This is an example implementation of the CICD-Server for ServiceNow. It allows to send changes, captured in Update-Sets in ServiceNow, to a CICD pipeline including running ATF test cases in ServiceNow.
Example build results:

More information about the core module can be found here https://github.com/bmoers/sn-cicd#cicd-server-for-service-now-v3

A video recording from the K18 session, where CICD-Server version 1 was presented, can be found here.

Example Pipeline

In this example you're going to:

  • extract an scoped app into a GIT repository
  • run a CICD pipeline to test the code quality, document the code and run ATF tests
  • do code review
  • raise a pull request against master (the status of the code in the production environment)
  • deploy the scoped app

As the code is stored in a GIT repo, one can also hook in other standard CICD build tools to trigger further actions like performance or UAT.
The process requires two environment. One acts as 'source' (the development environment) - one acts as 'master' and 'target' environment. This is just to simplify the demo setup.

Demo Video

A recording of this how-to can be found on YouTube:
A recording of this how-to

Before you start

Prerequisites

  • Minimum 2 ServiceNow instances. 1 as DEV, 1 as PROD.
  • The Dev instance has a running and validated MID server.
  • The host of the CICD-Server (in this demo this is your PC) can be reached by the MID server.
  • A GitHub account.
  • A Access token for your this GitHub account with the privileges repo, admin:repo_hook, admin:org_hook. (Goto https://github.com/settings/tokens to configure one)
  • Git client installed and configured to connect to Github via SSH
  • The CICD Integration app installed on all ServiceNow instances.
  • ATF Test Suite Execution is enabled on all environment under 'Automated Test Framework > Administration > Properties'

Install the Scoped App

  • Install the latest version of the CICD-Integration app from GitHub on all ServiceNow environments (source and target).
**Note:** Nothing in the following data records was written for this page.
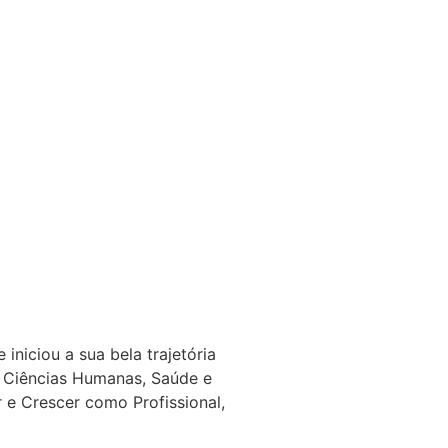
niciou a sua bela trajetória
 Ciências Humanas, Saúde e
e Crescer como Profissional,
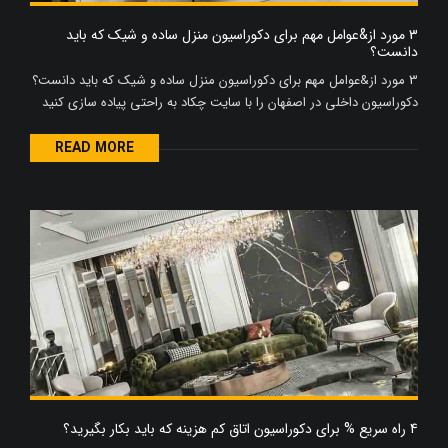
3 مورد از&عوامل مهم برای دکوراسیون منزل ساده و شیک که باید
دانست؟
3 مورد از&عوامل مهم برای دکوراسیون منزل ساده و شیک که باید دانست؟
دکوراسیون داخلی در اصفهان را با سایت چکاد به راحتی پیاده سازی کنید
READ MORE
4 راه سریع % برای دکوراسیون اتاق کم هزینه که باید بکار بگیرید؟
Alternatively you can clone the CICD-Integration repo and install the update-set from ./update_set/CICD Integration.xml.
  • On all instances configure following users: (for testing purpose you can also skip below and use the 'admin' user later in the configuration)
    • Create a CI-User account in ServiceNow and assign it to the cicd_integration_user group.
    • Create a ATF-User account in ServiceNow and assign it to the atf_test_* and impersonator groups.
    • Create a CD-User account in ServiceNow and assign it to the admin ! group

Configure the CICD-Integration in ServiceNow

Navigate to 'CICD Integration > Properties' and enable at least following:

  • CICD Integration enabled
  • Show CICD UI action in scoped apps
  • Trigger CICD process on update set 'complete'
  • Enter the CICD-Server Host Name (the host / IP of your PC). If you use Docker or have a MID server running on your PC this can be https://localhost:8443
  • Connect to CICD-Server via MID Server
  • Show JSDoc button in UI to support developer to comment code correctly
  • Pull Request Proxy switch

Install the CICD-Server

  • Get a copy of this repo:
git clone git@github.com:bmoers/sn-cicd-example-v3.git

cd sn-cicd-example-v3

Configure the CICD-Server

  • Rename example.env to .env
    This file contains all credentials and necessary information to run the CICD-Server. Make sure you never commit it to a GIT repo.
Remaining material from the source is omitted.